- [What the task requires]: Show every line below where "және" can be found.

START Information provided

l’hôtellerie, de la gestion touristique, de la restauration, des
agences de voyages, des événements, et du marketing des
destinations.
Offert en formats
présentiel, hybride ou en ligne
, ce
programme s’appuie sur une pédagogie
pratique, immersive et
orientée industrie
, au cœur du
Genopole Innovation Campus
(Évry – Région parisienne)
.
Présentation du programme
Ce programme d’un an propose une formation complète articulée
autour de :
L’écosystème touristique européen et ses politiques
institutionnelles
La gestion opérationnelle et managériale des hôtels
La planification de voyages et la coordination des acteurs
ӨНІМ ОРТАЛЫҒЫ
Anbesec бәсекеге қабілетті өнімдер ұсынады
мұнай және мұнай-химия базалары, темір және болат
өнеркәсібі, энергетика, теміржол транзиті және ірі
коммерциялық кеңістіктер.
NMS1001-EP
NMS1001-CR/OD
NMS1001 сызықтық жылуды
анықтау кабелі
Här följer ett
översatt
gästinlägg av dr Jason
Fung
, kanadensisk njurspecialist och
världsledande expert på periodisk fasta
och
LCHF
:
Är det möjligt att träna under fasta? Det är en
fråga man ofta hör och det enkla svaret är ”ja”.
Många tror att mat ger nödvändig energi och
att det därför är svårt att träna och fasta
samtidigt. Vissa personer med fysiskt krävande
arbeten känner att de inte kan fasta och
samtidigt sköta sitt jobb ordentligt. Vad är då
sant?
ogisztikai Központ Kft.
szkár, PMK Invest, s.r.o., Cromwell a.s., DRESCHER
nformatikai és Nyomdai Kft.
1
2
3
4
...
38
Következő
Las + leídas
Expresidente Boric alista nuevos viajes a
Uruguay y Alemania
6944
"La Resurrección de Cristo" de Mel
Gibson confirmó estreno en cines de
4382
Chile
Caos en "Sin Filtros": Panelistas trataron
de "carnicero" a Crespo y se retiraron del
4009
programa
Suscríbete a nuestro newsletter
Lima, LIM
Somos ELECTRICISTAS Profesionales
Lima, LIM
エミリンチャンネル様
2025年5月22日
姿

END Information provided

- [Answer for this exercise]:
мұнай және мұнай-химия базалары, темір және болат
өнеркәсібі, энергетика, теміржол транзиті және ірі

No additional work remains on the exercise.